I have been looking at variations in the processing of Bayered image data. In one variation, I use the recommended VNG deBayering to produce the integrated image from a stack of observations. In another variation, I use the SuperPixel deBayering, along with Drizzle registration and integration to produce the same size image as with VNG deBayering.

I have done two such data sets so far and find completely opposite results. In one case the drizzled superpixel image is superior to the VNG image, where the VNG image shows color fringing on stars and the drizzled superpixel image does not.

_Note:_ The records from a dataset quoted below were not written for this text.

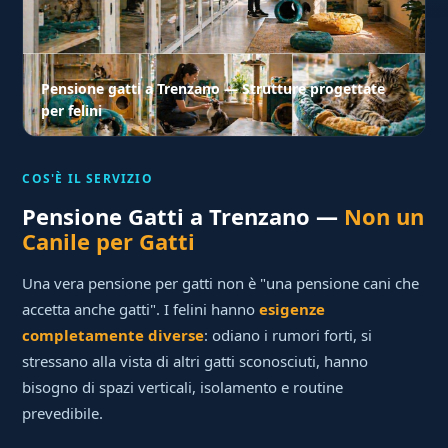
Pensione gatti a Trenzano — Strutture progettate
per felini
COS'È IL SERVIZIO
Pensione Gatti a Trenzano —
Non un
Canile per Gatti
Una vera pensione per gatti non è "una pensione cani che
accetta anche gatti". I felini hanno
esigenze
completamente diverse
: odiano i rumori forti, si
stressano alla vista di altri gatti sconosciuti, hanno
bisogno di spazi verticali, isolamento e routine
prevedibile.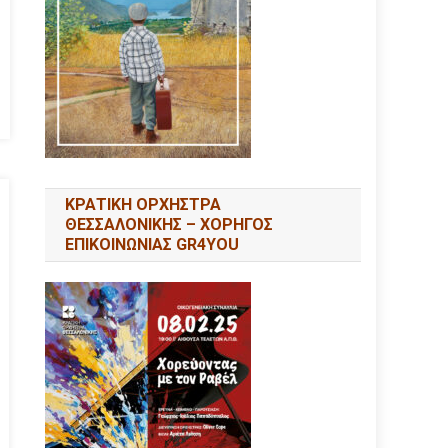
ΚΡΑΤΙΚΗ ΟΡΧΗΣΤΡΑ
ΘΕΣΣΑΛΟΝΙΚΗΣ – ΧΟΡΗΓΟΣ
ΕΠΙΚΟΙΝΩΝΙΑΣ GR4YOU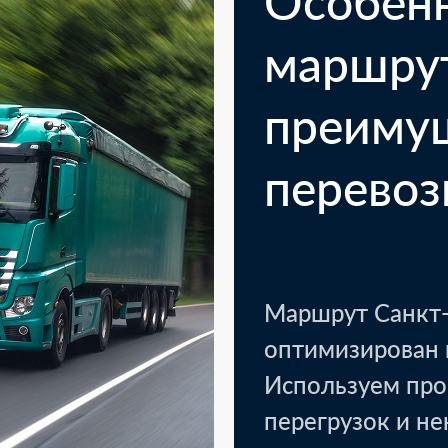
Особен
маршру
преиму
перевоз
Маршрут Санкт-
оптимизирован 
Казань
Кото
Используем про
1 паллет - текстиль, уп
перегрузок и н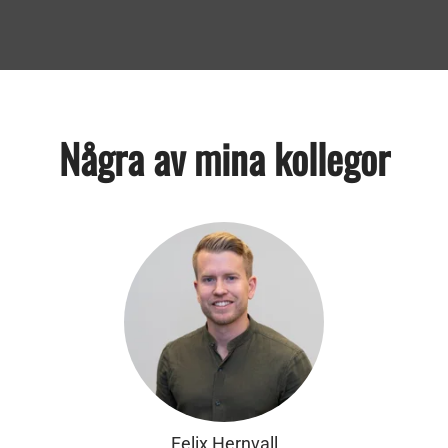
Några av mina kollegor
Felix Hernvall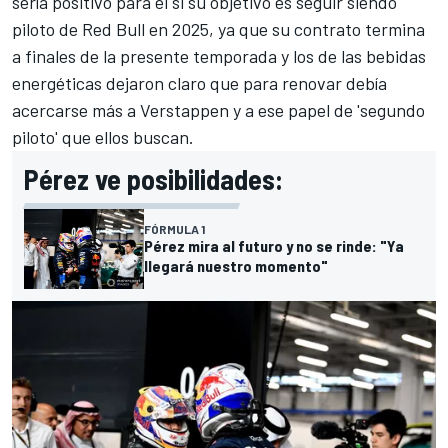
sería positivo para él si su objetivo es seguir siendo
piloto de Red Bull en 2025, ya que
su contrato termina
a finales de la presente temporada
y los de las bebidas
energéticas dejaron claro que para renovar debía
acercarse más a Verstappen y a ese papel de 'segundo
piloto' que ellos buscan.
Pérez ve posibilidades:
FÓRMULA 1
Pérez mira al futuro y no se rinde: "Ya
llegará nuestro momento"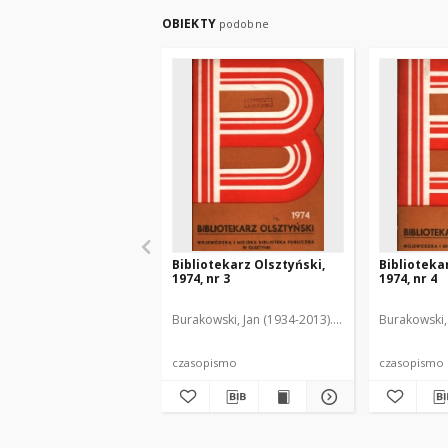
OBIEKTY
podobne
Bibliotekarz Olsztyński,
Biblioteka
1974, nr 3
1974, nr 4
Burakowski, Jan (1934-2013). Red.2
Chodukiewic
Burakowski,
czasopismo
czasopismo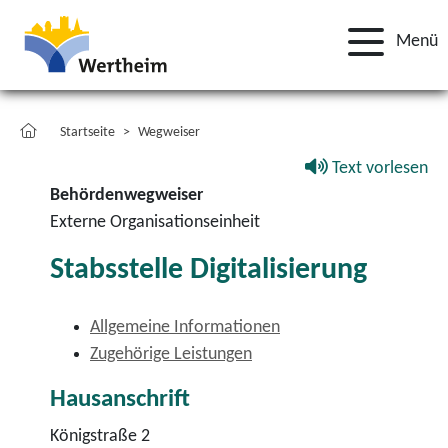
Menü
Startseite
Wegweiser
Text vorlesen
Behördenwegweiser
Externe Organisationseinheit
Stabsstelle Digitalisierung
Allgemeine Informationen
Zugehörige Leistungen
Hausanschrift
Königstraße 2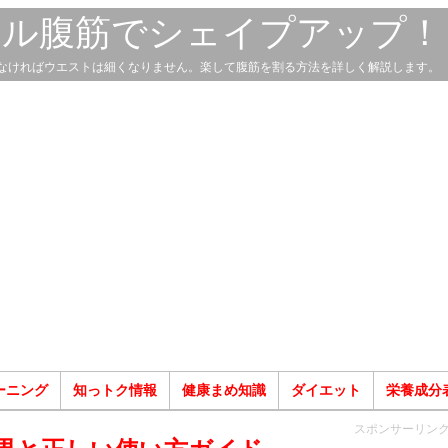
スル腹筋でシェイプアップ！
なければウエストは細くなりません。楽して腹筋を割る方法を詳しく解説します。
ーニング
知っトク情報
健康まめ知識
ダイエット
栄養成分
スポンサーリン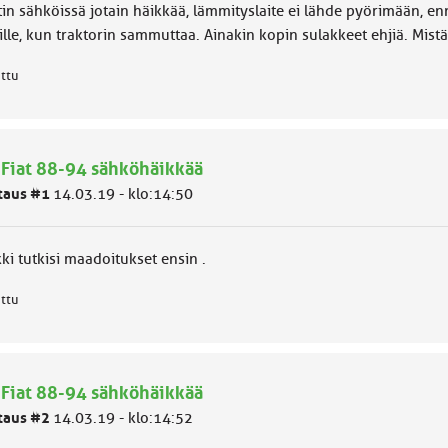
tin sähköissä jotain häikkää, lämmityslaite ei lähde pyörimään, en
ille, kun traktorin sammuttaa. Ainakin kopin sulakkeet ehjiä. Mistä
attu
 Fiat 88-94 sähköhäikkää
taus #1
14.03.19 - klo:14:50
ki tutkisi maadoitukset ensin .
attu
 Fiat 88-94 sähköhäikkää
taus #2
14.03.19 - klo:14:52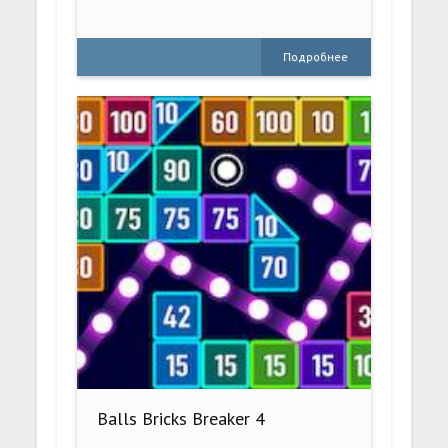
Подробнее
Balls Bricks Breaker 4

In yet another data set, there is no substantial color fringing in the VNG, and the VNG image shows much higher nebular feature resolution than the drizzled superpixel image. Looking at their FFT magnitude images, indeed, the drizzled superpixel has much less information content at higher spatial frequencies.

I find this contradiction perplexing. Anyone have expertise to offer?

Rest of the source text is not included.